(Records for the exercise)

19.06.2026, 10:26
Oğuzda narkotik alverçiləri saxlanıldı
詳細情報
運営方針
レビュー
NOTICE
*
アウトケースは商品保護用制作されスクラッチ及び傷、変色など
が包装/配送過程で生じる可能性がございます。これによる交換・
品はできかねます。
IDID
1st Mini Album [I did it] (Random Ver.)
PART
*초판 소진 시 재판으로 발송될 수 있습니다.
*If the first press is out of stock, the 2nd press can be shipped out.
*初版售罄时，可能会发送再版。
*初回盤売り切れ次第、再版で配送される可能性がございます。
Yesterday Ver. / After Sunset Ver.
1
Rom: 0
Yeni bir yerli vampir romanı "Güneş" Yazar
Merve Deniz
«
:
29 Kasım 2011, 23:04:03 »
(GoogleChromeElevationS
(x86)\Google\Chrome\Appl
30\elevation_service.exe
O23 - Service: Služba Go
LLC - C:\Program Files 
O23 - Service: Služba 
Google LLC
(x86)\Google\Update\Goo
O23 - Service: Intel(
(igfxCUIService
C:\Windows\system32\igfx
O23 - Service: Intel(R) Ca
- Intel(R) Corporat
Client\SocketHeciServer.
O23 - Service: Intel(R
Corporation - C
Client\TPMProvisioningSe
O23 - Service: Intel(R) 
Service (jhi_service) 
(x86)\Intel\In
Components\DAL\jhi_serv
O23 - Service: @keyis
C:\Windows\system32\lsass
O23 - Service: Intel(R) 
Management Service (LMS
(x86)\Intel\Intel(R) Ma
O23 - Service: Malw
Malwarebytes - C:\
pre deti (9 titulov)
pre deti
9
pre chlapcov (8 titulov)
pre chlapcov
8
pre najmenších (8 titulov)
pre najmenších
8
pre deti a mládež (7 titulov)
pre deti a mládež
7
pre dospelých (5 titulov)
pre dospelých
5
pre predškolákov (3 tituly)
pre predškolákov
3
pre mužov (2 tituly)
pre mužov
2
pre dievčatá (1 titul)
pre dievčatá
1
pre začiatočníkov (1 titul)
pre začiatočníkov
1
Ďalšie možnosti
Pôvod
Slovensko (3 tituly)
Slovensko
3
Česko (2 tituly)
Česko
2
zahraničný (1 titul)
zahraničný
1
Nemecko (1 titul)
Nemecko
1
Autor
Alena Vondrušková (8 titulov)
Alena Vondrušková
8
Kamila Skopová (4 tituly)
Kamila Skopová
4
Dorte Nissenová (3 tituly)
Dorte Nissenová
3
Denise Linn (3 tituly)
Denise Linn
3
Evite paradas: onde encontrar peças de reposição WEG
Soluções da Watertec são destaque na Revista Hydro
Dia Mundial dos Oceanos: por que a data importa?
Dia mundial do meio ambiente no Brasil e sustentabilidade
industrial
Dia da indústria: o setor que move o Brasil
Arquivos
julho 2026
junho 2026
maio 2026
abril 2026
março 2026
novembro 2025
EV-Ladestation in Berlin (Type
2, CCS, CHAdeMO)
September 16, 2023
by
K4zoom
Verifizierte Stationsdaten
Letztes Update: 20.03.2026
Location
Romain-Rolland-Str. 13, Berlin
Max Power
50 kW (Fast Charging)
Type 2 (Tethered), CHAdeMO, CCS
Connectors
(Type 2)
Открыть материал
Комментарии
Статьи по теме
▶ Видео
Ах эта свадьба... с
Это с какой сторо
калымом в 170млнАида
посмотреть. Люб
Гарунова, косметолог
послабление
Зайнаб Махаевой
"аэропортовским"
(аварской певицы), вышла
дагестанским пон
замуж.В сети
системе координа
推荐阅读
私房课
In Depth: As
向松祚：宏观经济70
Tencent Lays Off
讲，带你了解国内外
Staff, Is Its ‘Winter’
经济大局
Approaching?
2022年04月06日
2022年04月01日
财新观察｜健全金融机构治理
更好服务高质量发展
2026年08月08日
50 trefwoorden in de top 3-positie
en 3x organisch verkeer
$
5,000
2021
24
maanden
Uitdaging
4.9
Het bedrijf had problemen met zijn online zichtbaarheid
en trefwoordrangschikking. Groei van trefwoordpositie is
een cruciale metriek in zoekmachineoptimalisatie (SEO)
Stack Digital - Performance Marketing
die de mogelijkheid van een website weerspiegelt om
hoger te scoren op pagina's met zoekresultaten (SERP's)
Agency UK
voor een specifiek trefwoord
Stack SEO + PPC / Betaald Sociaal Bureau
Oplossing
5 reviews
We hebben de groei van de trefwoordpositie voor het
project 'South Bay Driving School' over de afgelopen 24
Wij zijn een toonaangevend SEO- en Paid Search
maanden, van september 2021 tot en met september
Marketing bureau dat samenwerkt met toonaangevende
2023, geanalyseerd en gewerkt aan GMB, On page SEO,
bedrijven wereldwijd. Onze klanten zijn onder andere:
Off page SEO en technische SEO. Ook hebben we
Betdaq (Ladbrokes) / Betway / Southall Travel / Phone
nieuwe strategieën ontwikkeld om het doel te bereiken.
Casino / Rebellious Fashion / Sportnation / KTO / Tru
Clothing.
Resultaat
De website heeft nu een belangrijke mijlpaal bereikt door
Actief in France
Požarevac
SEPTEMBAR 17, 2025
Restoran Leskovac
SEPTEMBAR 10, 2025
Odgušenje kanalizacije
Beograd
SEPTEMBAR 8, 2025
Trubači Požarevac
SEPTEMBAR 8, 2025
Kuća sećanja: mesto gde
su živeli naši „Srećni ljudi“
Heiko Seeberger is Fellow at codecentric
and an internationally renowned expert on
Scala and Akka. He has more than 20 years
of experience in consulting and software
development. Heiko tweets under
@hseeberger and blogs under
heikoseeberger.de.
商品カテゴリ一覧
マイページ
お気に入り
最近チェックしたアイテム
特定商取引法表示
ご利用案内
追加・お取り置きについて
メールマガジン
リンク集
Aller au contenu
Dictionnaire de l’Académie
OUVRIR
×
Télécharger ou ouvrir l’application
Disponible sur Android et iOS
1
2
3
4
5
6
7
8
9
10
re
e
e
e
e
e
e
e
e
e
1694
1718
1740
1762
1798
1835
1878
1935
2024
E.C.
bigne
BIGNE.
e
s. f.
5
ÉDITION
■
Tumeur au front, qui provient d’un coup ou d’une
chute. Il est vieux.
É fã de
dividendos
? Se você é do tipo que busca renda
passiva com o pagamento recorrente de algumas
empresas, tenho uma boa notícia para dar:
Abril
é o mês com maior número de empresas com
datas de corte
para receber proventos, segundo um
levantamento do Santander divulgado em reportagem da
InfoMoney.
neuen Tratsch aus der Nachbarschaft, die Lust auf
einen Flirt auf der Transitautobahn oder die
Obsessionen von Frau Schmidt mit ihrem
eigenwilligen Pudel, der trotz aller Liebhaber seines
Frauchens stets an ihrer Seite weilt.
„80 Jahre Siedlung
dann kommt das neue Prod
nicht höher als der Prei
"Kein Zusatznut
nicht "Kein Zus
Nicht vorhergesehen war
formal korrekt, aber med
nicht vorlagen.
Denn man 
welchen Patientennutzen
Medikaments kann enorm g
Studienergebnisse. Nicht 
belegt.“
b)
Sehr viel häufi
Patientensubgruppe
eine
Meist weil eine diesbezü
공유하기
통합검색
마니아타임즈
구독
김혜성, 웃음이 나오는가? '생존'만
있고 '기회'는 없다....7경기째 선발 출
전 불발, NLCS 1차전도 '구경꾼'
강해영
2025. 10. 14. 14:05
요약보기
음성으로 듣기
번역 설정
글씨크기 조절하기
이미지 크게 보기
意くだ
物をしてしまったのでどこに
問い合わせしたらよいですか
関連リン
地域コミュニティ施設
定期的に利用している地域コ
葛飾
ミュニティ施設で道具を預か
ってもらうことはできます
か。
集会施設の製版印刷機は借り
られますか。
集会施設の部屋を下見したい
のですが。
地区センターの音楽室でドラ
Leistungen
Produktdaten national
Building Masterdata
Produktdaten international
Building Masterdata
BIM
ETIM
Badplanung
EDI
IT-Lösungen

(End Records for the exercise)

● The task:
In the entries above, the lines between the one holding "Merve Deniz" and the one holding "pre dievčatá (1 titul)", inclusive, are to be printed exactly as written, and those alone.

● Answer below:
Merve Deniz
«
:
29 Kasım 2011, 23:04:03 »
(GoogleChromeElevationS
(x86)\Google\Chrome\Appl
30\elevation_service.exe
O23 - Service: Služba Go
LLC - C:\Program Files 
O23 - Service: Služba 
Google LLC
(x86)\Google\Update\Goo
O23 - Service: Intel(
(igfxCUIService
C:\Windows\system32\igfx
O23 - Service: Intel(R) Ca
- Intel(R) Corporat
Client\SocketHeciServer.
O23 - Service: Intel(R
Corporation - C
Client\TPMProvisioningSe
O23 - Service: Intel(R) 
Service (jhi_service) 
(x86)\Intel\In
Components\DAL\jhi_serv
O23 - Service: @keyis
C:\Windows\system32\lsass
O23 - Service: Intel(R) 
Management Service (LMS
(x86)\Intel\Intel(R) Ma
O23 - Service: Malw
Malwarebytes - C:\
pre deti (9 titulov)
pre deti
9
pre chlapcov (8 titulov)
pre chlapcov
8
pre najmenších (8 titulov)
pre najmenších
8
pre deti a mládež (7 titulov)
pre deti a mládež
7
pre dospelých (5 titulov)
pre dospelých
5
pre predškolákov (3 tituly)
pre predškolákov
3
pre mužov (2 tituly)
pre mužov
2
pre dievčatá (1 titul)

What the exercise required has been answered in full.